Maddog blackout again...

Herself and I are taking the dog and heading to the mountains for the weekend. No internet access there. We'll return Monday night, I'll take my Anatomy and Physiology test on Tuesday and then get on a plane for my Uncle John's funeral in New Hampshire. I'll return on Thursday, sell my house on Friday and move on Saturday. Monday sees me taking my delayed A & P finals and I start the second session on Tuesday.

There's so much going on I can't find time to write but there's so much going on I feel the need to do so even more strongly.

Thanks for the comments and emails of support. Keep 'em coming. I'm finding it more and more difficult to be the supportive solid one for my family. This is the first time my mother has lost a sibling. I have nightmares about my brothers dying so, I can only imagine her anguish. My extended family is extremely close and we'll be descending in a horde on New England next week. It will be wonderful to see all of them but for such a terrible reason.

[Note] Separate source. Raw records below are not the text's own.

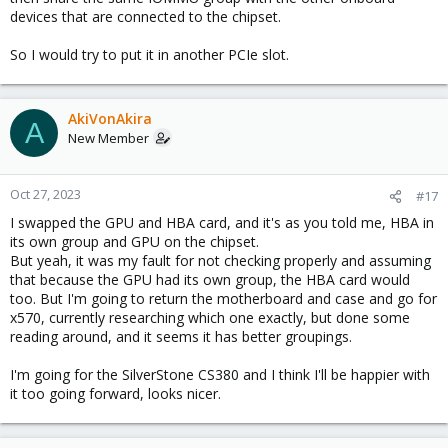
devices that are connected to the chipset.
So I would try to put it in another PCIe slot.
AkiVonAkira
A
New Member
Oct 27, 2023
#17
I swapped the GPU and HBA card, and it's as you told me, HBA in
its own group and GPU on the chipset.
But yeah, it was my fault for not checking properly and assuming
that because the GPU had its own group, the HBA card would
too. But I'm going to return the motherboard and case and go for
x570, currently researching which one exactly, but done some
reading around, and it seems it has better groupings.
I'm going for the SilverStone CS380 and I think I'll be happier with
it too going forward, looks nicer.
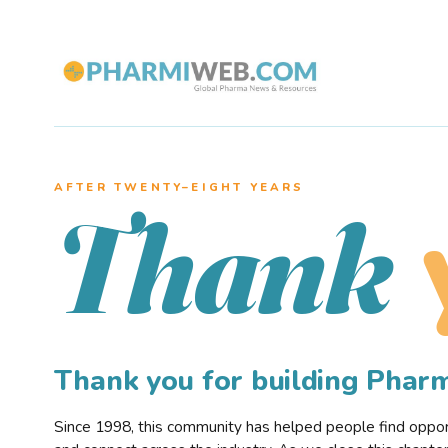
AFTER TWENTY–EIGHT YEARS
Thank
Thank you for building Pha
Since 1998, this community has helped people find opportu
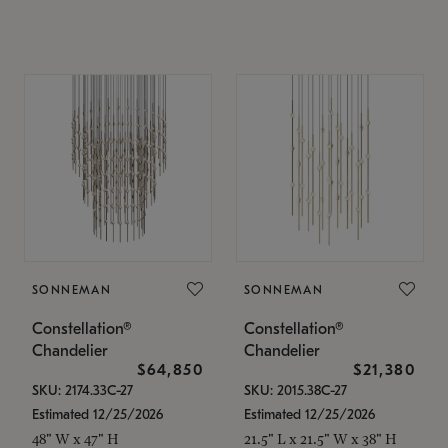
SONNEMAN
SONNEMAN
Constellation®
Constellation®
Chandelier
Chandelier
$64,850
$21,380
SKU: 2174.33C-27
SKU: 2015.38C-27
Estimated 12/25/2026
Estimated 12/25/2026
48" W x 47" H
21.5" L x 21.5" W x 38" H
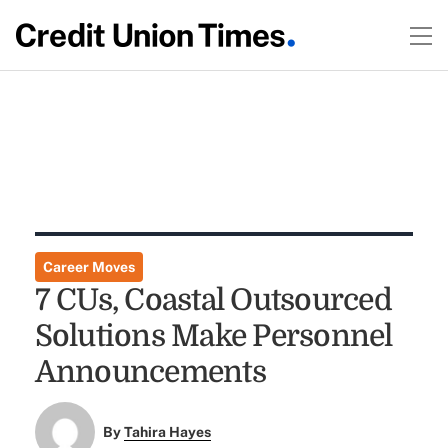
Career Moves
7 CUs, Coastal Outsourced
Solutions Make Personnel
Announcements
By
Tahira Hayes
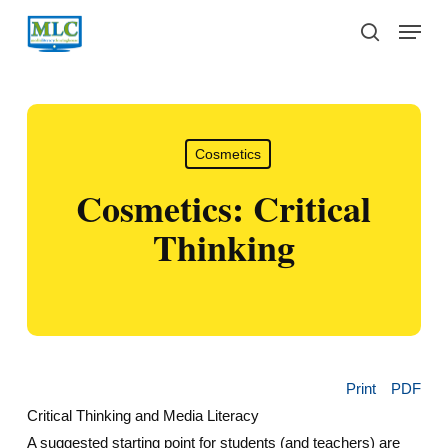
Skip
Menu
to
search
main
content
Cosmetics
Cosmetics: Critical
Thinking
Print
PDF
Critical Thinking and Media Literacy
A suggested starting point for students (and teachers) are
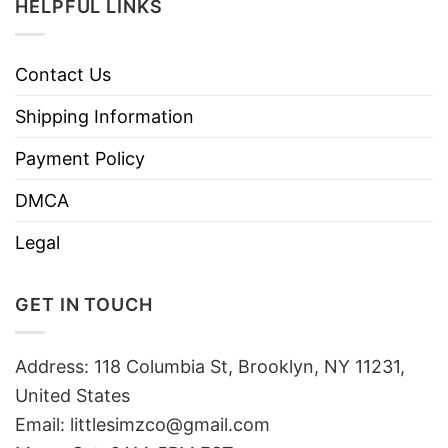
HELPFUL LINKS
Contact Us
Shipping Information
Payment Policy
DMCA
Legal
GET IN TOUCH
Address: 118 Columbia St, Brooklyn, NY 11231,
United States
Email:
littlesimzco@gmail.com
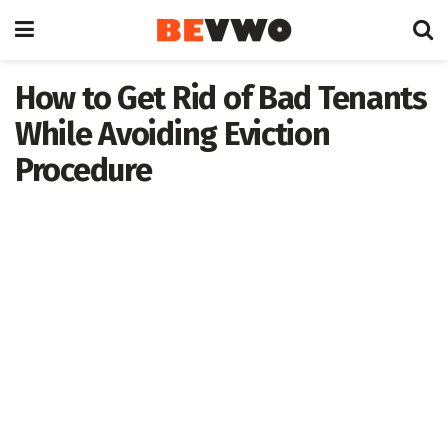
How to Get Rid of Bad Tenants
While Avoiding Eviction
Procedure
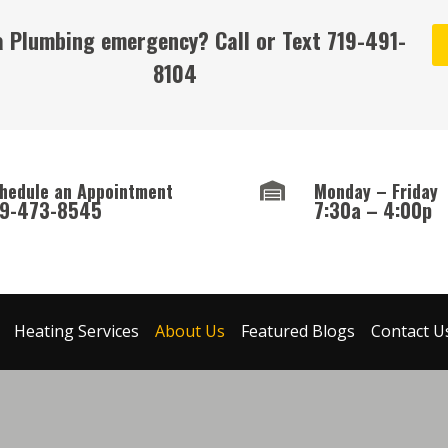
a Plumbing emergency? Call or Text
719-491-
8104
hedule an Appointment
Monday – Friday
19-473-8545
7:30a – 4:00p
Heating Services
About Us
Featured Blogs
Contact U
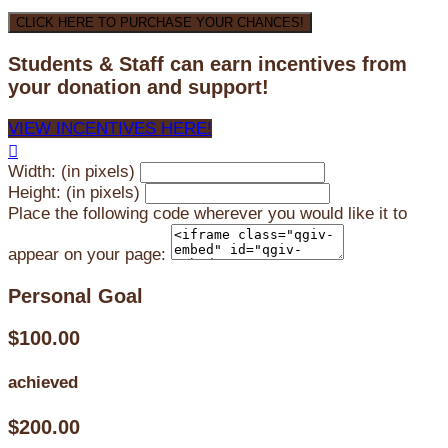
CLICK HERE TO PURCHASE YOUR CHANCES!
Students & Staff can earn incentives from
your donation and support!
VIEW INCENTIVES HERE!

Width: (in pixels)
Height: (in pixels)
Place the following code wherever you would like it to
appear on your page:
Personal Goal
$100.00
achieved
$200.00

"....steady on, Maddog. Steady on...."



...and so we commit their bodies to the deep... (Again, dammit!)

Uncle John loved his job. He loved his family too. He owns the cabin and boat where I went sailing with my father and brothers. He also gave us a tour of the USS Constitution, the ship where he worked as a rigger and craftsman.

Yesterday Uncle John fell 75 feet from the mainmast of the USS Constitution to his death. He was 55, healthy, happy and doing what he loved. I'll miss him horribly.

We had spent a weekend drinking too much, staying up all night, sailing all day and, as we were heading back home, he proudly showed off where he worked. He left his high paying job as a chemical engineer and took a huge pay cut to pursue his dream of working on square rigged ships. The last time I saw him, he was gearing up to go aloft and I could tell he was happy as all get out.

Fair winds and following seas, Uncle John.